Now the state’s largest newspaper, The New Hampshire Union Leader, is blasting Kelly in a new editorial for her opposition to business tax cuts championed by Governor Chris Sununu. The Union Leader writes that Kelly has been “proven wrong about the consequences” of these tax cuts – which have led to improved business growth and increased revenue for the state – but she “would raise them again anyway” if elected.
Kelly’s refusal to face facts on New Hampshire’s business taxes further shows that she can’t be trusted to lead the state forward.
The New Hampshire Union Leader writes:
“Molly Kelly is wrong about New Hampshire business taxes.

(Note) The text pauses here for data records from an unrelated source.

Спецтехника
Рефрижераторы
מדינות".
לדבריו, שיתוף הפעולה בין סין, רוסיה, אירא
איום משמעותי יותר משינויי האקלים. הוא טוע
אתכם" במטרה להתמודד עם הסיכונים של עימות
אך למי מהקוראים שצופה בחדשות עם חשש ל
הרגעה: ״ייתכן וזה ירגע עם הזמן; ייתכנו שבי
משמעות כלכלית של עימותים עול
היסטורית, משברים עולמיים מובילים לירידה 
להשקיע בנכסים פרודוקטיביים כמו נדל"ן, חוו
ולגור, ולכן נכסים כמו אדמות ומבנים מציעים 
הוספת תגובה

As a state senator, Kelly staunchly opposed Republican efforts to lower New Hampshire’s punishing business tax rates, as Kelly and her fellow Democrats argued doing so would would ‘blow a $90 million hole in the budget.’
Kelly was wrong about that. Business tax revenues have been booming after Republicans cut rates for both the Business Profits Tax (BPT) and Business Enterprise Tax (BET.)
Kelly now chides Gov. Chris Sununu for ‘funding tax breaks for the wealthy corporations’ instead of social services.
Kelly is wrong about that, too. All New Hampshire businesses are benefitting from lower rates. There are no special breaks for wealthy corporations. If elected, Kelly promises to increase the BET by 50 percent, increasing payroll costs for all but the smallest New Hampshire employers.
Kelly is wrong about the state lacking money. The state has a surplus, which the Legislature has used to fill the Rainy Day Fund and provide additional funding for many programs.
If Kelly wants to spend more on certain programs, there is room within the current tax framework. There is no need to raise New Hampshire business taxes higher than those in neighboring states.
Kelly fought for years against business tax rate cuts. Having been proven wrong about the consequences, she would raise them again anyway.”